All of lore.kernel.org
 help / color / mirror / Atom feed
From: Jason Wang <jasowang@redhat.com>
To: "Zhoujian (jay)" <jianjay.zhou@huawei.com>,
	"qemu-devel@nongnu.org" <qemu-devel@nongnu.org>
Cc: "mst@redhat.com" <mst@redhat.com>,
	"Gonglei (Arei)" <arei.gonglei@huawei.com>,
	"marcandre.lureau@redhat.com" <marcandre.lureau@redhat.com>,
	"Huangweidong (C)" <weidong.huang@huawei.com>,
	"wangxin (U)" <wangxinxin.wang@huawei.com>,
	Maxime Coquelin <maxime.coquelin@redhat.com>
Subject: Re: [Qemu-devel] [RFC PATCH] vhost-user: quit infinite loop while used memslots is more than the backend limit
Date: Wed, 20 Dec 2017 16:56:59 +0800	[thread overview]

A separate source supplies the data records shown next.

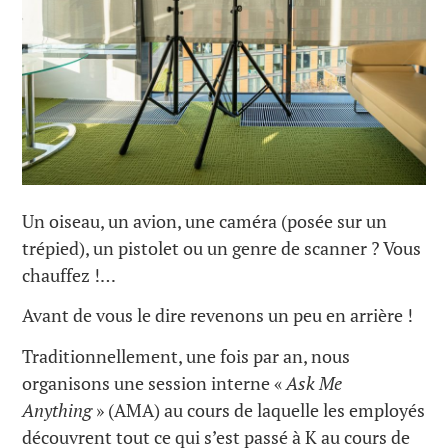
Un oiseau, un avion, une caméra (posée sur un
trépied), un pistolet ou un genre de scanner ? Vous
chauffez !…
Avant de vous le dire revenons un peu en arrière !
Traditionnellement, une fois par an, nous
organisons une session interne «
Ask Me
Anything
» (AMA) au cours de laquelle les employés
découvrent tout ce qui s’est passé à K au cours de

Message-ID: <ce633ca0-92c8-de17-fc94-cd9454ca29ad@redhat.com> (raw)
In-Reply-To: <B2D15215269B544CADD246097EACE7473AB0D08F@DGGEMM505-MBS.china.huawei.com>



On 2017年12月19日 18:21, Zhoujian (jay) wrote:
>
>> -----Original Message-----
>> From: Jason Wang [mailto:jasowang@redhat.com]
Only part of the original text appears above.